PROBLEM DETAILS
Could you copy every line of the data that contains the word "Inhaberin"?

Stored data entries:

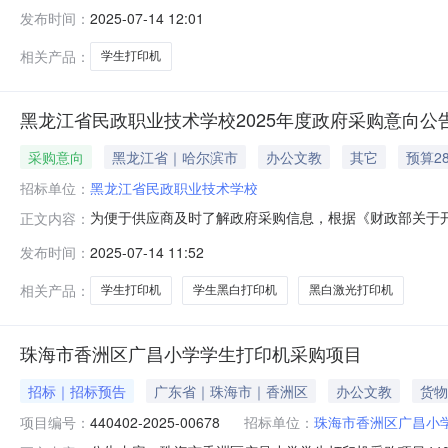
采购项目名称采购需求概况预算金额(万元)预计采购时间
发布时间：
2025-07-14 12:01
印0.2950002025年07月无本次公开的采购意向是
相关产品：
学生打印机
黑龙江省民政职业技术学校2025年度政府采购意向公告(
采购意向
黑龙江省｜哈尔滨市
办公文教
其它
预算2
招标单位：
黑龙江省民政职业技术学校
为便于供应商及时了解政府采购信息，根据《财政部关于开展
正文内容：
采购项目名称采购需求概况预算金额(万元)预计采购时间
发布时间：
2025-07-14 11:52
黑白激光打印机0.2800002025年07月无本次公
2025年07月14日
相关产品：
学生打印机
学生黑白打印机
黑白激光打印机
珠海市香洲区广昌小学学生打印机采购项目
招标｜招标预告
广东省｜珠海市｜香洲区
办公文教
货物
项目编号：
440402-2025-00678
招标单位：
珠海市香洲区广昌小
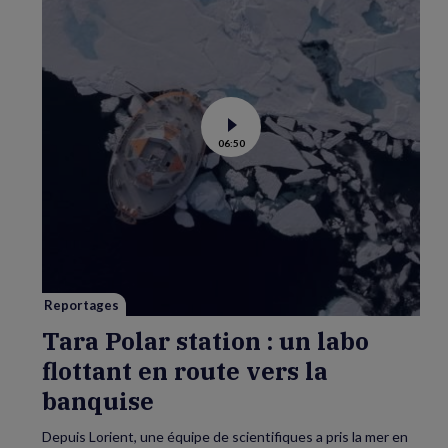
Voir
06:50
la
vidéo
de
Tara
Polar
station
:
un
labo
flottant
en
route
vers
Reportages
la
banquise
Tara Polar station : un labo
flottant en route vers la
banquise
Depuis Lorient, une équipe de scientifiques a pris la mer en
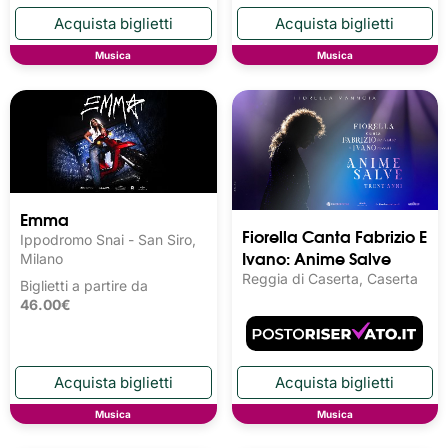
Musica
Musica
Emma
Fiorella Canta Fabrizio E
Ippodromo Snai - San Siro,
Ivano: Anime Salve
Milano
Reggia di Caserta, Caserta
Biglietti a partire da
46.00€
Musica
Musica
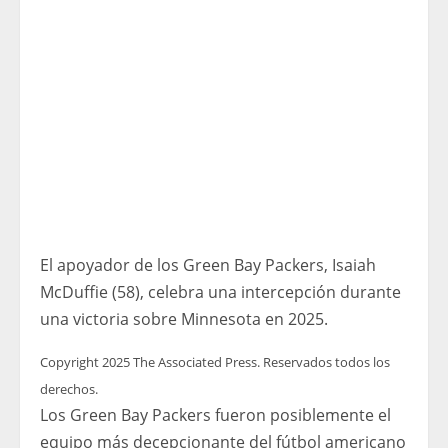
El apoyador de los Green Bay Packers, Isaiah
McDuffie (58), celebra una intercepción durante
una victoria sobre Minnesota en 2025.
Copyright 2025 The Associated Press. Reservados todos los
derechos.
Los Green Bay Packers fueron posiblemente el
equipo más decepcionante del fútbol americano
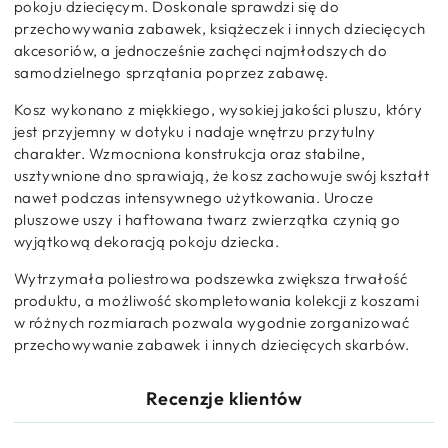
pokoju dziecięcym. Doskonale sprawdzi się do
przechowywania zabawek, książeczek i innych dziecięcych
akcesoriów, a jednocześnie zachęci najmłodszych do
samodzielnego sprzątania poprzez zabawę.
Kosz wykonano z miękkiego, wysokiej jakości pluszu, który
jest przyjemny w dotyku i nadaje wnętrzu przytulny
charakter. Wzmocniona konstrukcja oraz stabilne,
usztywnione dno sprawiają, że kosz zachowuje swój kształt
nawet podczas intensywnego użytkowania. Urocze
pluszowe uszy i haftowana twarz zwierzątka czynią go
wyjątkową dekoracją pokoju dziecka.
Wytrzymała poliestrowa podszewka zwiększa trwałość
produktu, a możliwość skompletowania kolekcji z koszami
w różnych rozmiarach pozwala wygodnie zorganizować
przechowywanie zabawek i innych dziecięcych skarbów.
Recenzje klientów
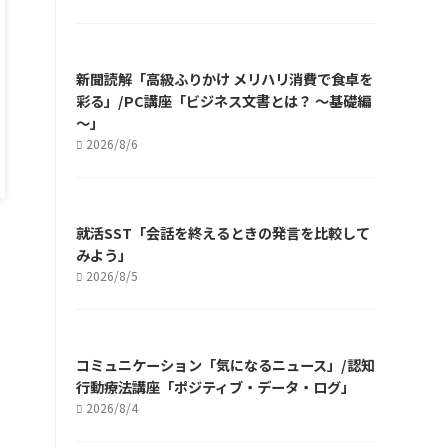
新聞読解「高級ふりかけ メリハリ消費で食卓を
彩る」/PC講座「ビジネス文書とは？ ～基礎編
～」
2026/8/6
就活SST「会話を終えるときの発言を比較して
みよう」
2026/8/5
コミュニケーション「気になるニュース」/認知
行動療法講座「ポジティブ・データ・ログ」
2026/8/4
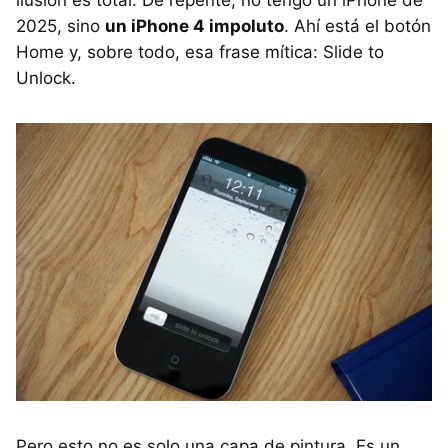
ilusión es total. De repente, no tengo un iPhone de
2025, sino
un iPhone 4 impoluto
. Ahí está el botón
Home y, sobre todo, esa frase mítica: Slide to
Unlock.
Pero esto no es solo una capa de pintura. Es un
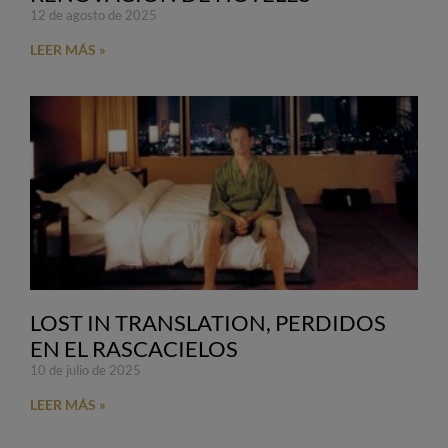
12 de agosto de 2025
LEER MÁS »
LOST IN TRANSLATION, PERDIDOS
EN EL RASCACIELOS
10 de julio de 2025
LEER MÁS »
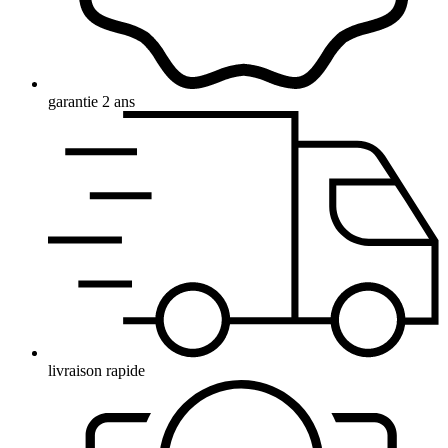
garantie 2 ans
livraison rapide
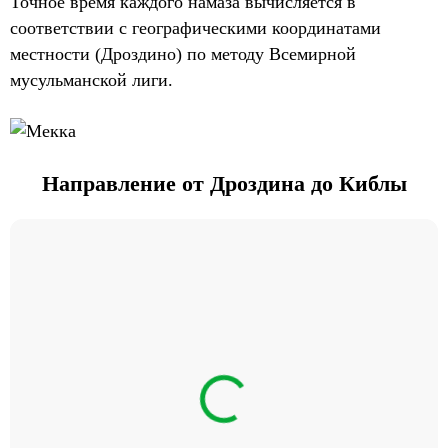
Точное время каждого намаза вычисляется в
соответствии с географическими координатами
местности (Дроздино) по методу Всемирной
мусульманской лиги.
Направление от Дроздина до Киблы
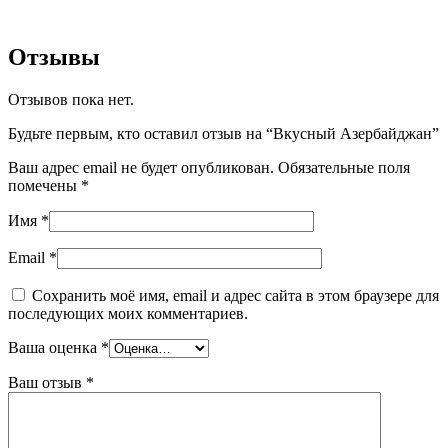
Отзывы
Отзывов пока нет.
Будьте первым, кто оставил отзыв на “Вкусный Азербайджан”
Ваш адрес email не будет опубликован.
Обязательные поля
помечены
*
Имя
*
Email
*
Сохранить моё имя, email и адрес сайта в этом браузере для
последующих моих комментариев.
Ваша оценка
*
Ваш отзыв
*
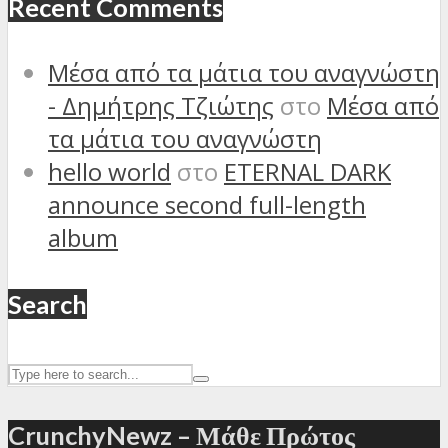
Recent Comments
Μέσα από τα μάτια του αναγνώστη
- Δημήτρης Τζιώτης
στο
Μέσα από
τα μάτια του αναγνώστη
hello world
στο
ETERNAL DARK
announce second full-length
album
Search
CrunchyNewz – Μάθε Πρώτος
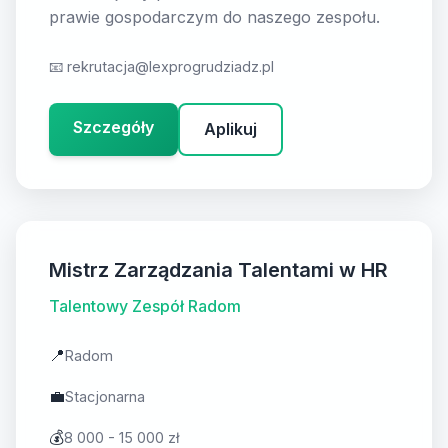
prawie gospodarczym do naszego zespołu.
📧
rekrutacja@lexprogrudziadz.pl
Szczegóły
Aplikuj
Mistrz Zarządzania Talentami w HR
Talentowy Zespół Radom
📍
Radom
💼
Stacjonarna
💰
8 000 - 15 000 zł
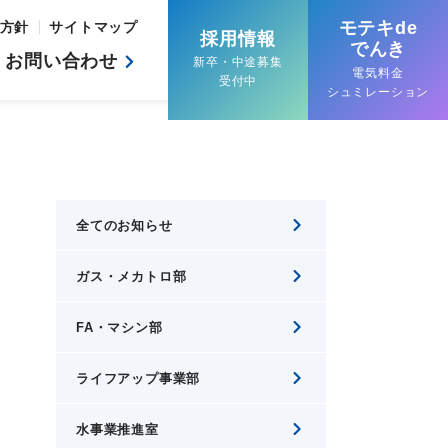
モテキde
方針
サイトマップ
採用情報
でんき
お問い合わせ
新卒・中途募集
電気料金
受付中
シュミレーション
全てのお知らせ
ガス・メカトロ部
FA・マシン部
ライフアップ事業部
水事業推進室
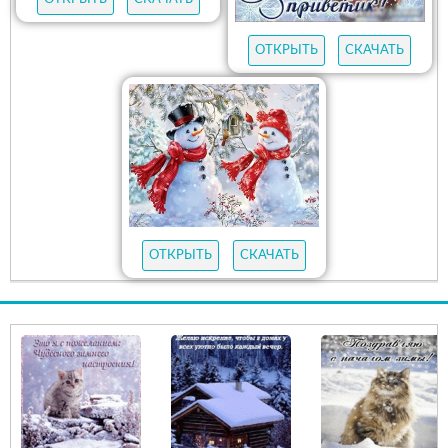
ОТКРЫТЬ
СКАЧАТЬ
ОТКРЫТЬ
СКАЧАТЬ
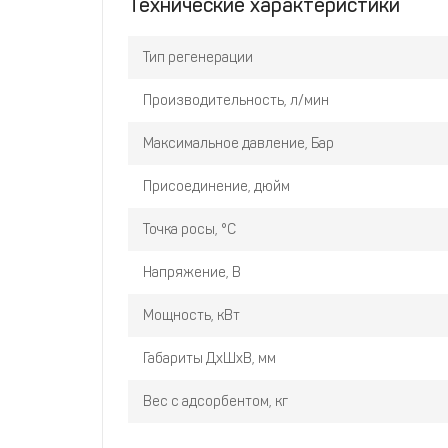
Технические характеристики
Тип регенерации
Производительность, л/мин
Максимальное давление, Бар
Присоединение, дюйм
Точка росы, °С
Напряжение, В
Мощность, кВт
Габариты ДхШхВ, мм
Вес с адсорбентом, кг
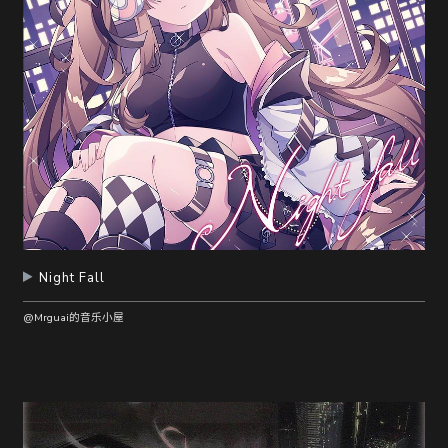
Night Fall
@Mrguai的音乐小屋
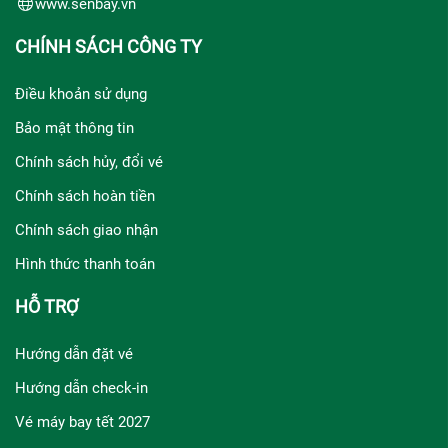
www.senbay.vn
CHÍNH SÁCH CÔNG TY
Điều khoản sử dụng
Bảo mật thông tin
Chính sách hủy, đổi vé
Chính sách hoàn tiền
Chính sách giao nhận
Hình thức thanh toán
HỖ TRỢ
Hướng dẫn đặt vé
Hướng dẫn check-in
Vé máy bay tết 2027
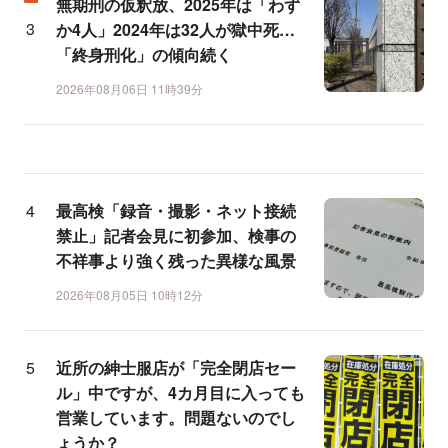
無期刑の仮釈放、2025年は「わず
か4人」2024年は32人が獄中死…
「終身刑化」の傾向続く
2026年08月06日 11時39分
最高検「録音・撮影・ネット接続
禁止」記者会見に初参加、検事の
不祥事より強く残った異様な風景
2026年08月05日 10時12分
近所の紳士服店が「完全閉店セー
ル」中ですが、4カ月目に入っても
営業しています。問題ないのでし
ょうか？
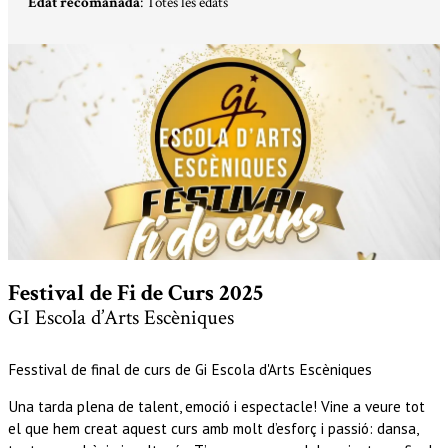
Edat recomanada
: Totes les edats
Diapositiva 1 de 1
Festival de Fi de Curs 2025
GI Escola d’Arts Escèniques
Fesstival de final de curs de Gi Escola d'Arts Escèniques
Una tarda plena de talent, emoció i espectacle! Vine a veure tot
el que hem creat aquest curs amb molt d’esforç i passió: dansa,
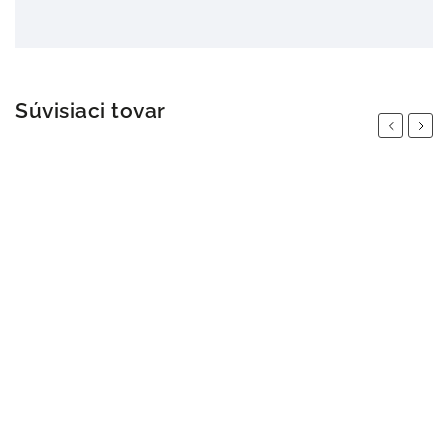
Súvisiaci tovar
Previous
Next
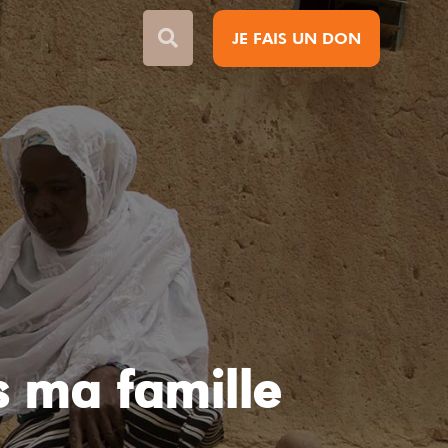
JE FAIS UN DON
s ma famille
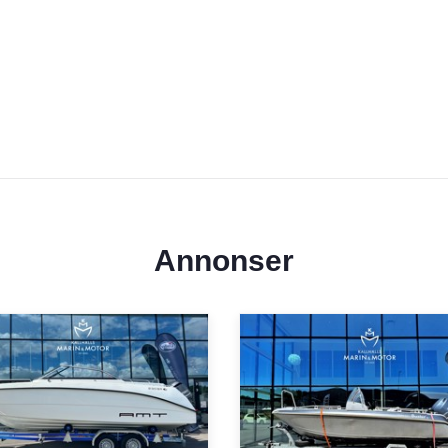
Annonser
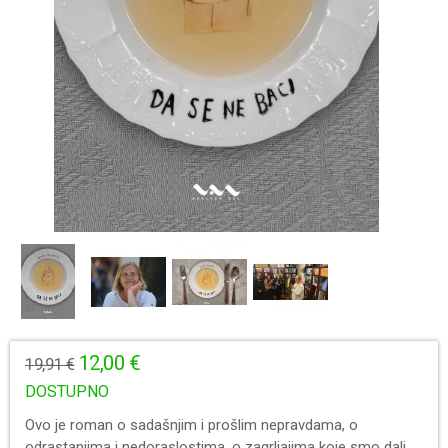
12,00 €
19,91 €
DOSTUPNO
Ovo je roman o sadašnjim i prošlim nepravdama, o
odrastanjima i nedoraslostima, o zagrljajima koje smo dali,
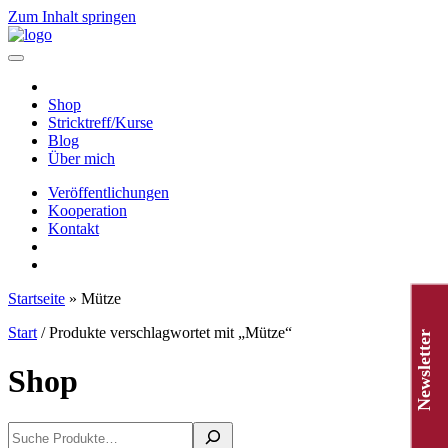
Zum Inhalt springen
Hauptnavigation
Shop
Stricktreff/Kurse
Blog
Über mich
Veröffentlichungen
Kooperation
Kontakt
Startseite
»
Mütze
Start
/ Produkte verschlagwortet mit „Mütze“
Newsletter
Shop
Suchen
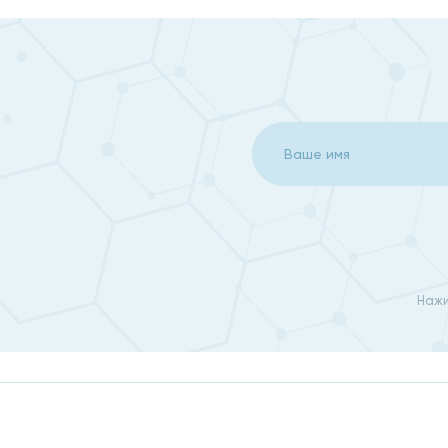
Исследуют иммунный и интерфероновый статус па
Проводят кожные пробы на выявление аллергически
Выполняют компьютерную спирометрию.
Проводит при необходимости цитологические исс
Выполняют различные анализы крови.
Делают посевы из конъюнктивы, глотки, носовых и 
Дополнительно могут быть назначены биопсия, УЗИ, 
Применяются передовые терапевтические методики 
Нажи
и противогрибковые лекарства, иммуномодуляторы, м
В нашей клинике восстан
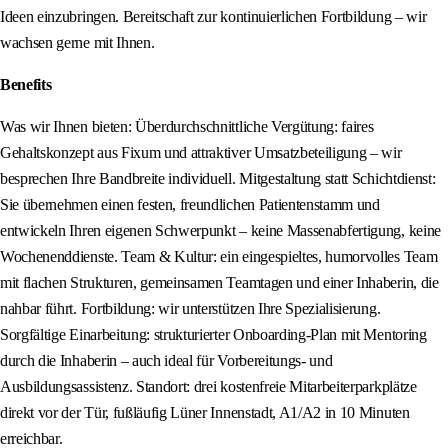
Ideen einzubringen. Bereitschaft zur kontinuierlichen Fortbildung – wir
wachsen gerne mit Ihnen.
Benefits
Was wir Ihnen bieten: Überdurchschnittliche Vergütung: faires
Gehaltskonzept aus Fixum und attraktiver Umsatzbeteiligung – wir
besprechen Ihre Bandbreite individuell. Mitgestaltung statt Schichtdienst:
Sie übernehmen einen festen, freundlichen Patientenstamm und
entwickeln Ihren eigenen Schwerpunkt – keine Massenabfertigung, keine
Wochenenddienste. Team & Kultur: ein eingespieltes, humorvolles Team
mit flachen Strukturen, gemeinsamen Teamtagen und einer Inhaberin, die
nahbar führt. Fortbildung: wir unterstützen Ihre Spezialisierung.
Sorgfältige Einarbeitung: strukturierter Onboarding-Plan mit Mentoring
durch die Inhaberin – auch ideal für Vorbereitungs- und
Ausbildungsassistenz. Standort: drei kostenfreie Mitarbeiterparkplätze
direkt vor der Tür, fußläufig Lüner Innenstadt, A1/A2 in 10 Minuten
erreichbar.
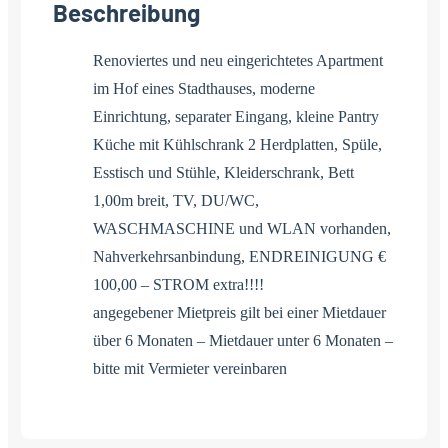
Beschreibung
Renoviertes und neu eingerichtetes Apartment
im Hof eines Stadthauses, moderne
Einrichtung, separater Eingang, kleine Pantry
Küche mit Kühlschrank 2 Herdplatten, Spüle,
Esstisch und Stühle, Kleiderschrank, Bett
1,00m breit, TV, DU/WC,
WASCHMASCHINE und WLAN vorhanden,
Nahverkehrsanbindung, ENDREINIGUNG €
100,00 – STROM extra!!!!
angegebener Mietpreis gilt bei einer Mietdauer
über 6 Monaten – Mietdauer unter 6 Monaten –
bitte mit Vermieter vereinbaren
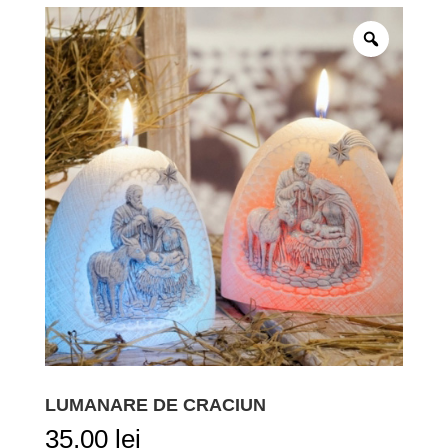
LUMANARE DE CRACIUN
35,00
lei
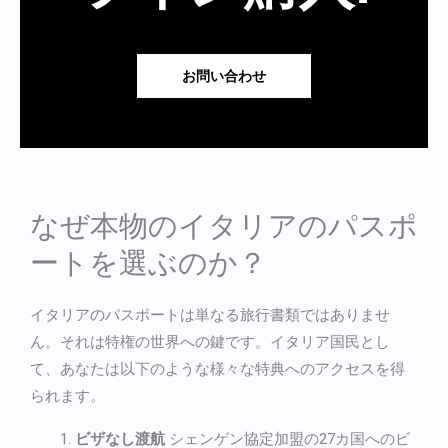
お問い合わせ
なぜ本物のイタリアのパスポ
ートを選ぶのか？
イタリアのパスポートは単なる旅行書類ではありませ
ん。それは特権の世界への鍵です。イタリア国民とし
て、あなたは以下のような様々な特典へのアクセスを得
られます。
ビザなし渡航
シェンゲン協定加盟の27カ国へのビ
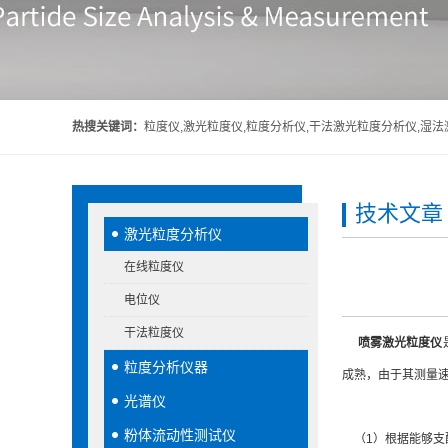
热搜关键词：
粒度仪,激光粒度仪,粒度分析仪,干法激光粒度分析仪,湿
技术文章
激光粒度分析仪
在线粒度仪
电位仪
干法粒度仪
喷雾激光粒度仪
粒度分析仪器
成熟，由于其测量
光谱仪
粉体流动性测试仪
（1）根据能够支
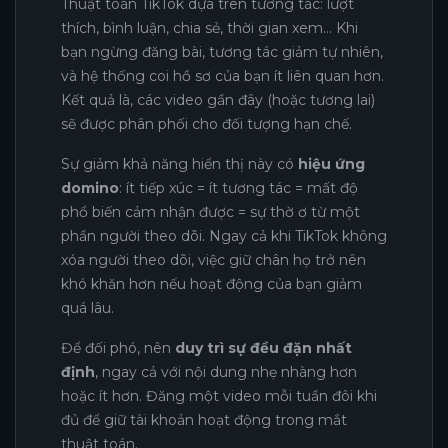
Thuật toán TikTok dựa trên tương tác: lượt
thích, bình luận, chia sẻ, thời gian xem… Khi
bạn ngừng đăng bài, tương tác giảm tự nhiên,
và hệ thống coi hồ sơ của bạn ít liên quan hơn.
Kết quả là, các video gần đây (hoặc tương lai)
sẽ được phân phối cho đối tượng hạn chế.
Sự giảm khả năng hiển thị này có
hiệu ứng
domino
: ít tiếp xúc = ít tương tác = mất độ
phổ biến cảm nhận được = sự thờ ơ từ một
phần người theo dõi. Ngay cả khi TikTok không
xóa người theo dõi, việc giữ chân họ trở nên
khó khăn hơn nếu hoạt động của bạn giảm
quá lâu.
Để đối phó, nên
duy trì sự đều đặn nhất
định
, ngay cả với nội dung nhẹ nhàng hơn
hoặc ít hơn. Đăng một video mỗi tuần đôi khi
đủ để giữ tài khoản hoạt động trong mắt
thuật toán.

ANSWER TO THIS PROBLEM
mit flachen Strukturen, gemeinsamen Teamtagen und einer Inhaberin, die
durch die Inhaberin – auch ideal für Vorbereitungs- und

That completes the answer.